Govt in new TBs issuance

PHILLIMON MHLANGA

The government has issued new Treasury Bills (TBs) into the market to finance its activities although it insists that the move was just to test the market.

It is also currently involved in negotiations with market players with a view to roll over TBs worth $2.2bn maturing this year due to limited financial resources.

Treasury permanent secretary George Guvamatanga told Business Times that the government was “testing the market”.

“Our strategy is guided by funding requirements,” Guvamatanga said. “If there are funding gaps, we will handle it. We have issued $20m new TBs just to test the market.”

This comes after money supply for December 2018, increased by over $200 million or 2.24% to $10 bn from $9.79 bn in November of the same year.

The issuance of the new TBs also comes after Finance Minister Prof Mthuli Ncube announced that the government would limit the issuance of TBs to ensure macro-economic stability because the commercial paper had become the major source of economic vulnerabilities showing through the increase in money supply. Discontinuing the issuance of TBs, Ncube said, would save taxpayers money.

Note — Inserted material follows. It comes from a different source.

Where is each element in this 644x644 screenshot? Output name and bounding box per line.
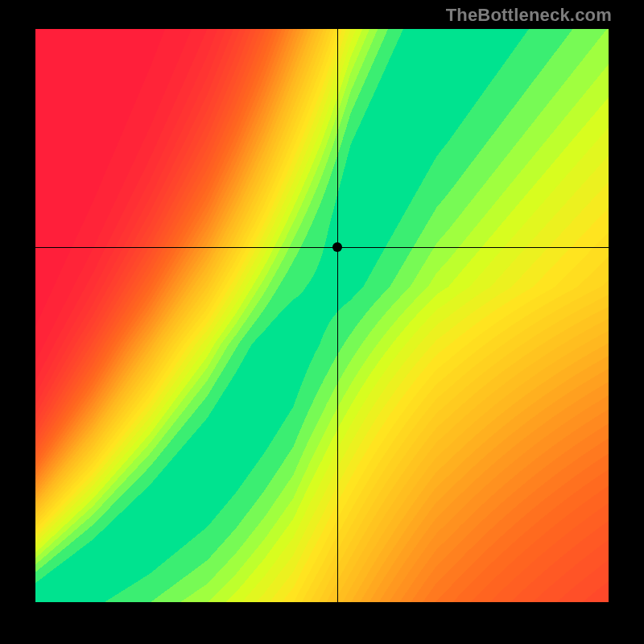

In stable economies, TBs are considered to be one of the safest and go-to investment destinations because they are generally considered risk free and liquid, due to their backing by governments.

Well-placed sources at the Ministry of Finance and Economic Development who preferred anonymity told Business Times that the government was in negotiations to lengthen the tenure of over $2.2bn TB stock that matures this year.

Of the total $9 bn deposits reported in March, $3bn were in TBs, according to Guvamatanga.

“The process to restructure or rollover the TBs that mature this year has begun and new tenures are being put in place,” one source at the Ministry of Finance and Economic Development told Business Times.

Guvamatanga confirmed that the government was engaging the market.

He, however, said the government had paid $414m for TBs that had matured.

“Our books are balancing,” Guvamatanga said. “In the last quarter, we paid off $414 million.”

Recently, Finance Minister Ncube also hinted that the government could not make payments on maturing securities to investors, instead the government would “engage market players” to restructure the tenure of TBs.

Ncube said the restructuring was meant to control money supply growth, inflation, and both the fiscal and current account deficits.

Over the past few years, local banks have scrambled for government securities and were leveraging on TBs as a way of income generation as well as increasing its revenue streams, despite fears in the market that the government may default on maturity.

Between 2012 and 2016, the government issued TBs worth $2.1bn. The uptake rose sharply to about $7.6bn last year.

Banks were the biggest takers, piling billions of dollars onto their books in TBs to meet regulations that compel them to have about 30% of their assets in liquid assets. In June last year, a total of $4bn TBs were taken up by the country’s financial institutions.

CBZ Holdings, the country’s biggest financial institution by deposits and assets, accounted for the bulk of the TBs, which is classified as a  liquid asset.

ZAMCO has bought NPLs worth $1bn, a move which reduced their impairment by banks. However, the impairment may re-materialise due to the TBs rollover by the government.

 “This is forced rollover, effectively meaning the government has defaulted, something which also changes the (TBs) yield curve and the risk profile,” one banker who refused to be named told Business Times this week.

“This has caused some panic in the market because our markets work on perception and confidence,” the banker said. “This means banks have been exposed and will force us to invest depositors’ funds into non-core assets, which I think will be inflationary.”

Another banker said: “This is forced rollover, meaning that we cannot take our principal amount together with interest or take the interest only and extend the principal. This has exposed us.”

Others raised disquiet on the rate and currency to be paid when the government eventually pays.

“When we invested in TBs, we were told that when they mature we would get our money at 1:1. Now the rate has gone up to1:3,” said  investment analyst Nicolette Abrahams. “We don’t know now which rate will be used to pay us when the government decides to pay for the already matured TBs. We are also not sure if we are going to be paid in United States dollars or RTGS dollars.”

Responding to Abrahams’ concerns, Nebsen Mupunga, the RBZ deputy director for economic research, said: “Deposits are in RTGS. What happens on the liability side should happen on the asset side. Those TBs will be remunerated in RTGS at 1:1.”